Un pessimo compagno di viaggio fa male alla sicurezza stradale?

In viaggio in macchina, un passeggero scomodo può anche arrivare a distrarre il guidatore

9 agosto 2013 - 6:00

L'Assicurazione Direct Line rivela: il 56% degli italiani non sopporta di essere criticato per come guida, mentre per il 31% l'allegria è la dote vincente del perfetto compagno di viaggio.

PASSEGGERO IDEALE – Il sondaggio riguarda le caratteristiche del compagno di viaggio ideale: in primo luogo deve essere allegro e pieno di verve, che renda piacevole la guida. Alla domanda sulla qualità indispensabile che il proprio co-pilota deve avere, gli intervistati si sono rivelati preparati e decisi: il primo posto infatti se lo aggiudica chi fa dell'allegria e della vivacità il suo tratto principale, che per il 31% degli Italiani al volante è fondamentale per affrontare il viaggio con la giusta carica. Segue immediatamente la simpatia, caratteristica importante per il 30% del campione, che combatte la noia della guida a suon di chiacchiere e di aneddoti scambiati con il complice di trasferta. In questo caso gli uomini dimostrano un carattere più conviviale: se si considera il campione solo maschile, la percentuale infatti aumenta fino al 34%. C'è anche chi desidera concentrarsi unicamente sulla strada e preferisce la tranquillità quando viaggia (27%): in compagnia sì, quindi, ma senza esagerare. La pazienza è una qualità apprezzata invece dal 12%, perché chi si lamenta sempre non è certamente gradito, soprattutto quando ci si trova imbottigliati nel traffico.

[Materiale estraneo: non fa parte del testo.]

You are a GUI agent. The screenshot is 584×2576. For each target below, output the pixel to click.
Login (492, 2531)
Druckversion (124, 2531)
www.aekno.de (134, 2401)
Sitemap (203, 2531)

DISTRAZIONE IN AGGUATO – Ma quali sono le cattive abitudini che non deve assolutamente avere il compagno di viaggio? La maggioranza degli intervistati (56%) rivela di non sopportare chi giudica il proprio modo di guidare, mentre per il 35% chi ha fretta di arrivare; anche chi parla molto durante il viaggio non è sempre gradito, soprattutto se è al cellulare: il 26% proprio non lo sopporta, ma anche chi conversa continuamente con il conducente non è particolarmente amato dal 24% del campione intervistato. Nella black list rientrano anche chi rivolge continuamente domande (22%), chi dorme durante il tragitto (16%) e infine chi non è a favore della guida alternata (7%). Ecco quindi che un passggero scomodo può perfino, in casi estremi, innervosire il guidatore e, in ultima analisi, distrarre. Divenendo un pericolo per la sicurezza stradale.

VARIA IN BASE ALLA REGIONE – Analizzando i dati per fasce d'età, ben il 45% degli under 25 cerca un compagno di viaggio allegro e vivace, forse perché proprio in questa fase della vita il viaggio in auto è vissuto come un'avventura da condividere, mentre con gli anni si apprezzano soprattutto gli spiriti mansueti, che infondono tranquillità e permettono di dedicarsi alla guida, come per il 30% di chi ha più di 45 anni. L'indagine di Direct Line offre inoltre uno spaccato regionale sull'argomento, in base alle diverse province: riguardo alle qualità preferite di un compagno di viaggio, Brescia è la città in cui l'allegria e la verve prevalgono in maniera più netta con il 38%, mentre i cagliaritani e i fiorentini apprezzano in primis la simpatia, sempre con lo stessa percentuale; i veronesi invece premiano la tranquillità nel 40% dei casi, e la pazienza (20%). Tra le caratteristiche che un compagno di viaggio non deve avere, i bolognesi e i cagliaritani mettono al primo posto le critiche al proprio stile di guida, con il 69% delle risposte. I fiorentini invece si dimostrano intolleranti verso chi ha sempre fretta di arrivare (42%) ma subiscono particolarmente anche chi parla continuamente, sia al telefono sia al conducente (33%), o chi fa troppe domande (29%); i bresciani infine non perdonano chi si addormenta in auto, a discapito della compagnia (22%). Alla fine, per rendere il viaggio piacevole e sicuro in compagnia, forse il guidatore può anche rivolgere un pacato invito al passeggero di evitare certi comportamenti che possono al contrario rendere lo spostamento scomodo. Una pacifica convivenza nell'abitacolo, a favore anche della sicurezza stradale.